■ WHAT TO WORK ON: Start to finish, print the entries exactly, and carry none of the pictures over.

■ DATA PROVIDED:
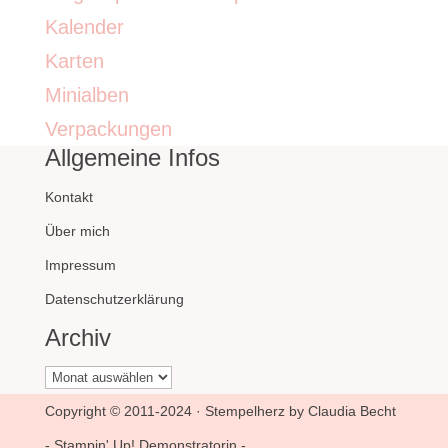
Kalender
Karten
Minialben
Verpackungen
Allgemeine Infos
Kontakt
Über mich
Impressum
Datenschutzerklärung
Archiv
Archiv
Copyright © 2011-2024 · Stempelherz by Claudia Becht
- Stampin' Up! Demonstratorin -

■ RESPONSE AREA:
Kalender
Karten
Minialben
Verpackungen
Allgemeine Infos
Kontakt
Über mich
Impressum
Datenschutzerklärung
Archiv
Archiv
Copyright © 2011-2024 · Stempelherz by Claudia Becht
- Stampin' Up! Demonstratorin -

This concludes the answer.